Group Says Chechens Were Executed
After months of devastating artillery strikes, then mine explosions and looting, Chechen civilians have been gripped by another kind of terror: People abducted by gunmen wearing military uniforms are turning up dead, their bodies dumped in fields or forests.
In one of the most chilling discoveries, more than 50 bodies -- up to 80, by some accounts -- have been uncovered just outside Russia's main military base of Khankala near the Chechen capital, Grozny.
The heavily guarded area also served as a detention center for suspected rebels, and the respected Russian human rights group Memorial says the bodies were those of Chechen men and women seized by the military and summarily executed.
"We have all seen for a year how people have been brought to Khankala,"said Alexander Cherkasov of Memorial. "Now we know where to look for them."
Fifty bodies were laid out for identification Monday at an abandoned warehouse in Grozny, a building that now belongs to the local branch of the Emergency Situations Ministry. At least four other bodies have been identified and taken away by relatives, Memorial chairman Oleg Orlov said.

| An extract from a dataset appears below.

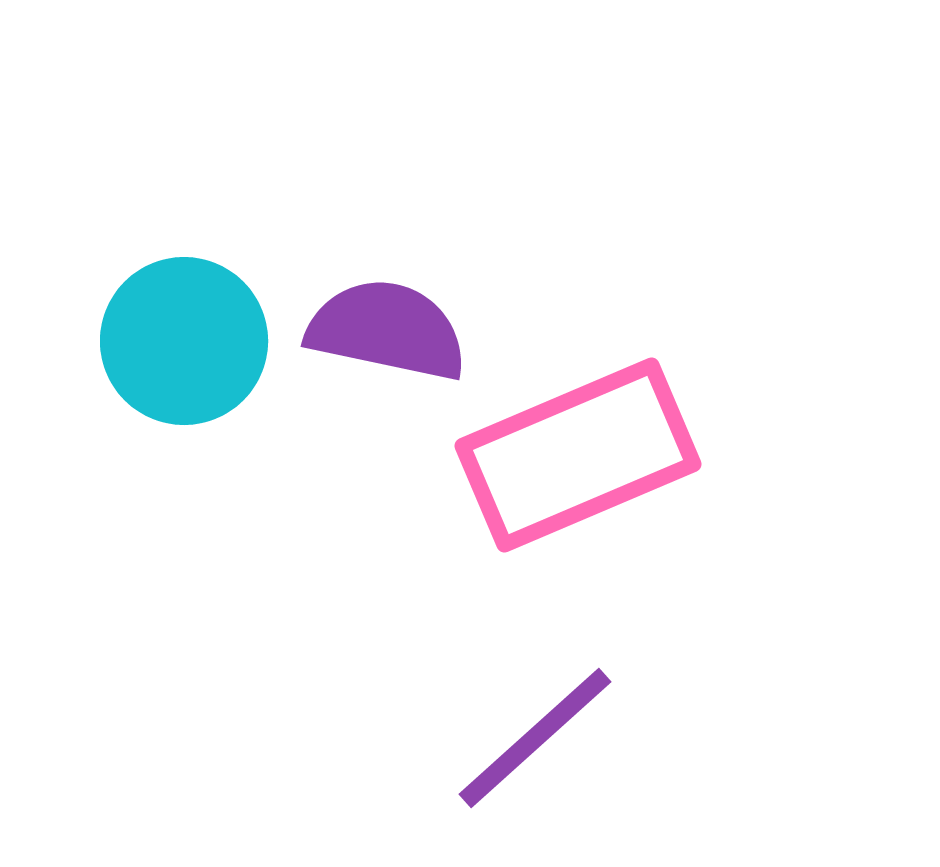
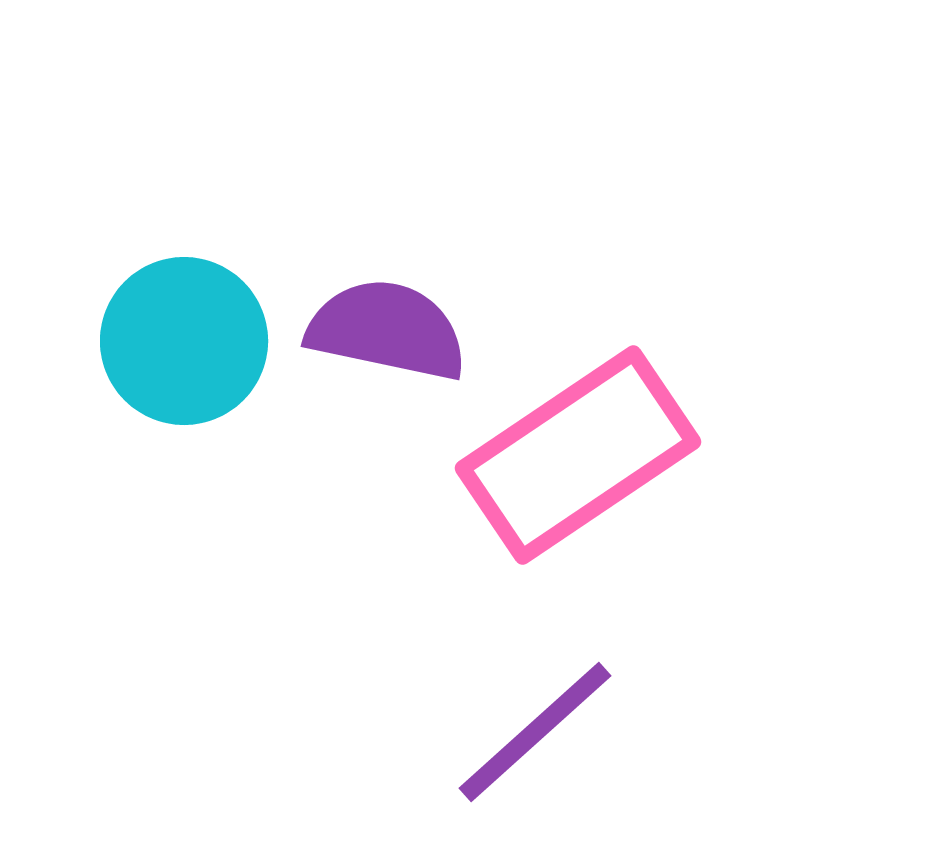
pink rectangle: rotated 11 degrees counterclockwise
purple line: moved 6 px up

An official in Chechnya's pro-Moscow administration, speaking on condition of anonymity, put the total
number of bodies at 80.
Russia is trying to stamp out resistance by independence fighters in the Caucasus Mountains region. Large-scale fighting stopped months ago, but raids by small bands of insurgents have prompted federal troops to sweep through towns and villages seizing fighting-age men and sometimes women.
Many have been released after days in grim detention facilities; others have been charged with a crime. But scores have disappeared without a trace -- or have turned up dead.

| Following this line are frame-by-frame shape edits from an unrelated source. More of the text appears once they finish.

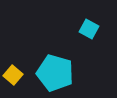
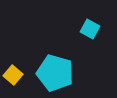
cyan square: moved 1 px right
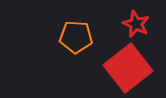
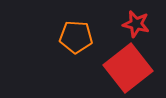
red star: rotated 12 degrees counterclockwise
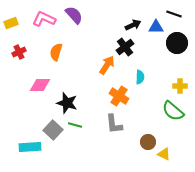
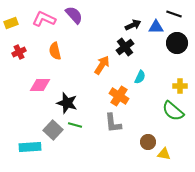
orange semicircle: moved 1 px left, 1 px up; rotated 30 degrees counterclockwise
orange arrow: moved 5 px left
cyan semicircle: rotated 24 degrees clockwise
gray L-shape: moved 1 px left, 1 px up
yellow triangle: rotated 16 degrees counterclockwise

"People have been vanishing, and now more and more often the graves of people seized by federal forces are being found," said Tatyana Kasatkina, one of Memorial's leaders.
The fear of arrest keeps most Chechens in their homes after dark, residents say. As the sun begins to set, the streets of the Chechen capital grow deserted except for military patrols.
Several mass graves of people allegedly detained by federal forces have been uncovered in recent months, Memorial has charged, but the burial ground outside Khankala seems the biggest yet.
Most of the bodies scattered around the ruined summer cottage neighborhood of Zdorovye, also known as Dachny, bore execution-style gunshot or stab wounds, according to Memorial experts.
At a news conference Monday, Memorial leaders displayed photographs of bodies lying in the makeshift Grozny morgue, showing what appeared to be the blindfolded faces of victims with slashed throats and hands tied behind their backs.
Some were scalped or were missing ears -- an apparent reflection of a grisly souvenir-collecting practice.
An initial forensic examination indicated that the bodies were dumped over a perioof about a year, with the latest arriving perhaps six weeks ago, officials said.
Government statements have been conflicting, with officials suggesting that the bodies were those of rebels killed in fighting.
But some of the bodies identified by relatives are those of people detained as recently as December, Memorial said in a statement, calling the official account "absurd."
Pro-Russian authorities in Chechnya announced the discovery of the bodies Feb. 25. But news of the burial site apparently spread days or weeks before, and families have started to go to Khankala in search of missing relatives.
Odes Metayev was detained Dec. 12. Last month, his family found his body at Dachny "in a half-ruined summer cottage, lying by the front porch," his brother Abdurashid said.
"When I stumbled on him, he was lying on his stomach, with his hands tied behind his back," the brother said in comments reported by Memorial. "His ear was missing, and there was a blindfold on his eyes. His ear was cut off while he was still alive, because his face was covered with blood."
Chechen civilians and human rights activists say the military has perfected a practice of selling bodies to grieving relatives through a network of Chechen intermediaries -- a corrupt commerce flourishing amid the mutual hatred of the war.
"The trade in detained people and in corpses has acquired a mass nature in Chechnya," Orlov told the news conference. "You have a relative missing they will display bodies ... If you see one of your (relatives) pay and take him away."